Developer: ITU-T / Microsoft
Initial release: 1982

Frequently Asked Questions

Why convert CRW to PAL?

CRW is Canon's legacy RAW format that modern software increasingly drops support for — converting to PAL future-proofs your older Canon photo library.

How do I open a PAL file?

PAL works with image editors, IrfanView, XnView, and palette editing tools.

How fast is the CRW to PAL conversion?

Conversion typically takes just a few seconds — CRW images are processed on powerful servers and the PAL output is ready almost immediately.

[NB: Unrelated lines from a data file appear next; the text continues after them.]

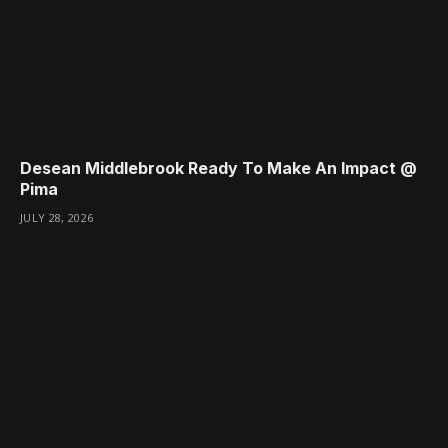
Desean Middlebrook Ready To Make An Impact @
Pima
JULY 28, 2026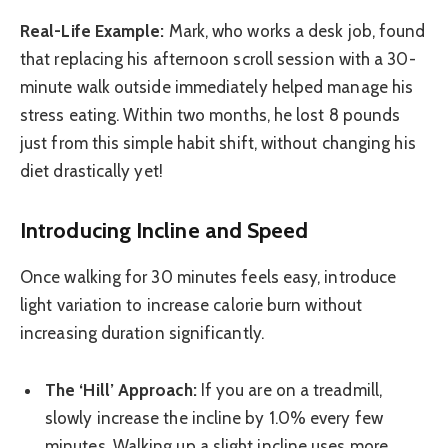
Real-Life Example:
Mark, who works a desk job, found
that replacing his afternoon scroll session with a 30-
minute walk outside immediately helped manage his
stress eating. Within two months, he lost 8 pounds
just from this simple habit shift, without changing his
diet drastically yet!
Introducing Incline and Speed
Once walking for 30 minutes feels easy, introduce
light variation to increase calorie burn without
increasing duration significantly.
The ‘Hill’ Approach:
If you are on a treadmill,
slowly increase the incline by 1.0% every few
minutes. Walking up a slight incline uses more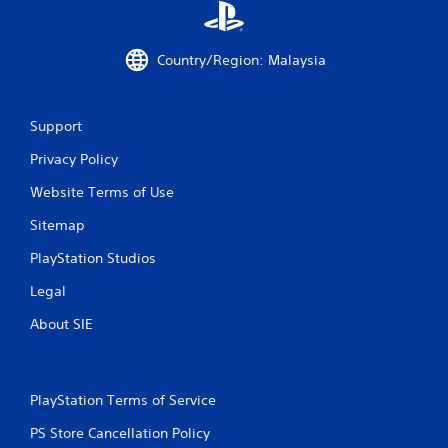
o
p
r
Country/Region: Malaysia
e
s
s
b
Support
u
t
Privacy Policy
t
o
Website Terms of Use
n
Sitemap
s
r
PlayStation Studios
a
p
Legal
i
d
About SIE
l
y
o
r
PlayStation Terms of Service
w
i
PS Store Cancellation Policy
t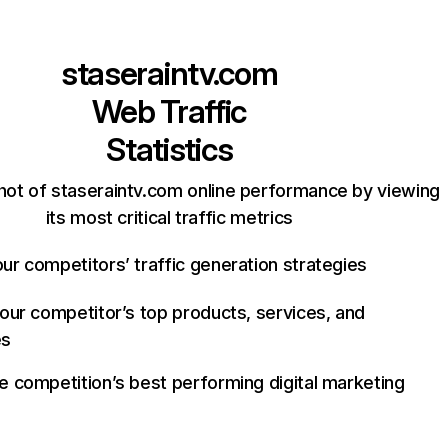
staseraintv.com
Web Traffic
Statistics
hot of staseraintv.com online performance by viewing
its most critical traffic metrics
ur competitors’ traffic generation strategies
your competitor’s top products, services, and
es
e competition’s best performing digital marketing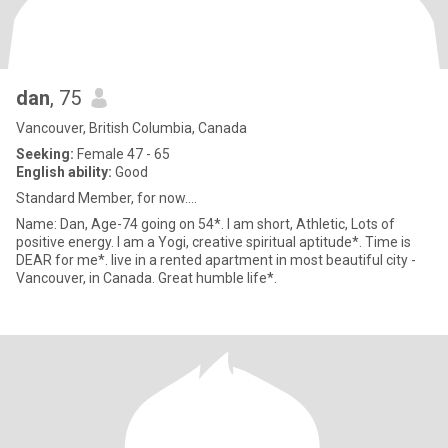
dan
, 75
Vancouver, British Columbia, Canada
Seeking:
Female 47 - 65
English ability:
Good
Standard Member, for now....
Name: Dan, Age-74 going on 54*. I am short, Athletic, Lots of
positive energy. I am a Yogi, creative spiritual aptitude*. Time is
DEAR for me*. live in a rented apartment in most beautiful city -
Vancouver, in Canada. Great humble life*.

Does converting CRW to PAL affect quality?

Your CRW image data is processed carefully during conversion. The resulting PAL retains the maximum quality the target format can support.

Is my CRW file safe during conversion?

Security is built in. Uploaded CRW images are removed immediately after conversion, and PAL files are automatically cleaned up within 24 hours.

Does the converter work on all devices?

Yes — the CRW to PAL converter runs entirely in your browser. It works on Windows, macOS, Linux, tablets, and smartphones with no software installs.